I created a series of videos with narrative and acting segments based off of what I do in the classroom, and included student practice exercises for them to explore with their monologues. I also met with the students virtually.


What were the biggest challenges and how did you approach them? What went well?

I couldn’t coach the students in person, but in the virtual classroom each student shared and acted out their historical characters for me. It was exciting for them to portray what they were discovering about their historical characters, and we came up with some acting choices together on the spot in the virtual classroom just as we would in person.

In addition to coaching myself acting in a historical monologue in the videos, I included examples for practice in voice and body techniques so the students could refine and prepare after the video sessions. While this was different from what I normally do in the classroom, the students were enthusiastic about the videos when we met online, and the teachers were able to utilize the videos during their time with the students as well.

One thing I thought helped make the videos successful was that I wrote out a script for each one, which helped me edit the lessons down so the videos featured less talking and more “doing.”


What elements of the residency experience do you think were lost due to being unable to share physical space? What elements do you think were improved due to the virtual space?

Online, I had more limited time with the students than in an in-class experience, and of course I missed being present with them in person, but it was still fun getting to connect virtually and offer coaching suggestions for their character development and performance ideas.

One of the positive sides of the virtual meetings was that when it came to sharing their monologues with me, some students seemed less pressured, stage-fright-wise, and more comfortable in their own domain.

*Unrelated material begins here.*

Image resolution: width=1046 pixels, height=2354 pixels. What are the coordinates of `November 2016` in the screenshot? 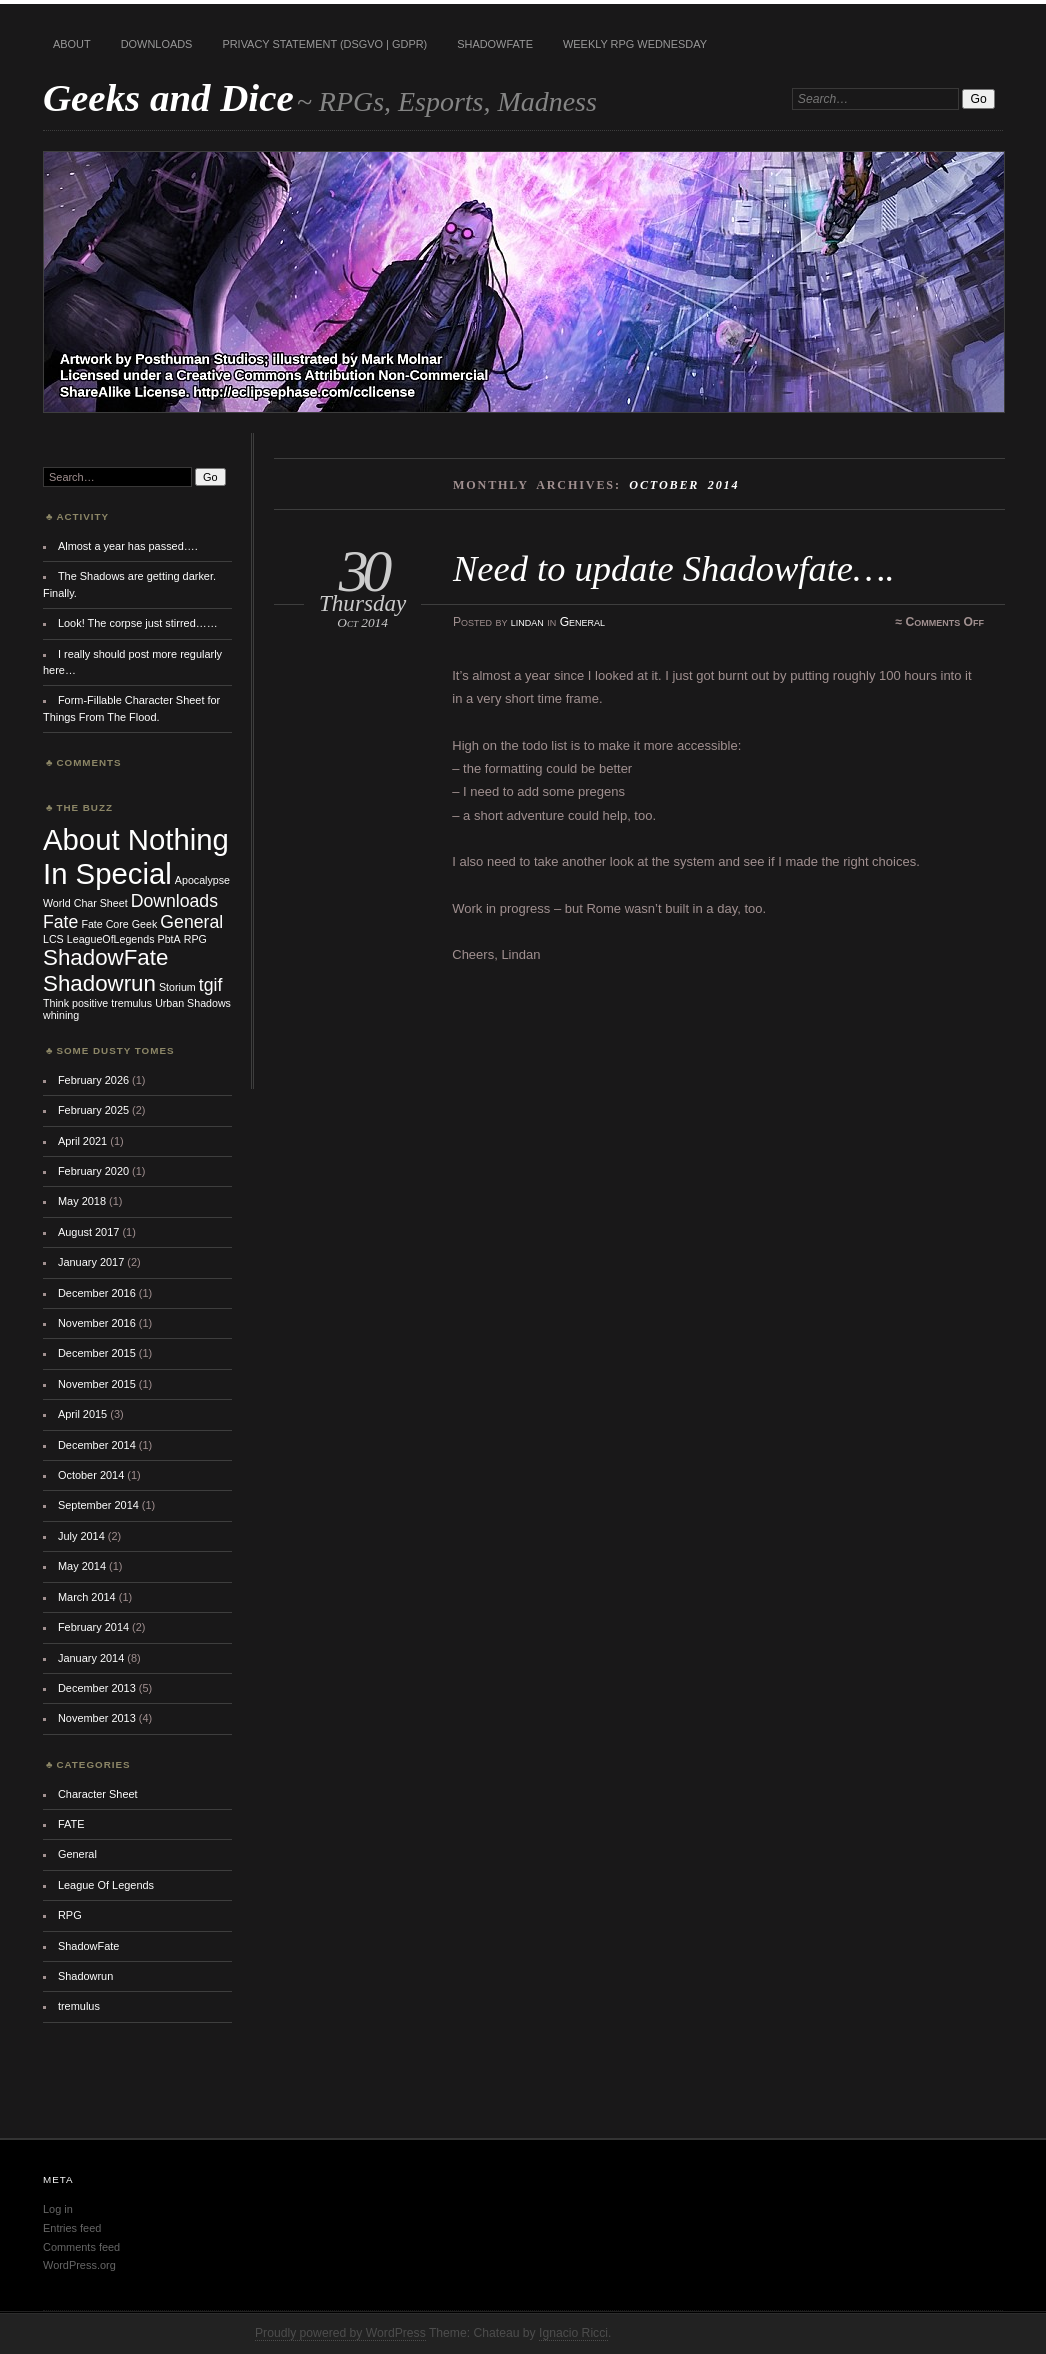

LIVE THEATRE is magical and nothing replaces the energy and magic of a live theatre experience, but filming their characters for a virtual show gave the students another kind of arts experience entirely, and that is also exciting.


Is there anything else you would say to educators and other teaching artists considering conducting their own virtual residencies?

Using video, imagery, captions and sound effects can be very helpful for engaging students. Making it almost like a video game could be awesome, and is something I am thinking of collaborating with my son to do in the future!

Bringing generational teaching experiences together with the creative and technical savvy of youth—what a fantastic combination for forward-thinking teaching practice!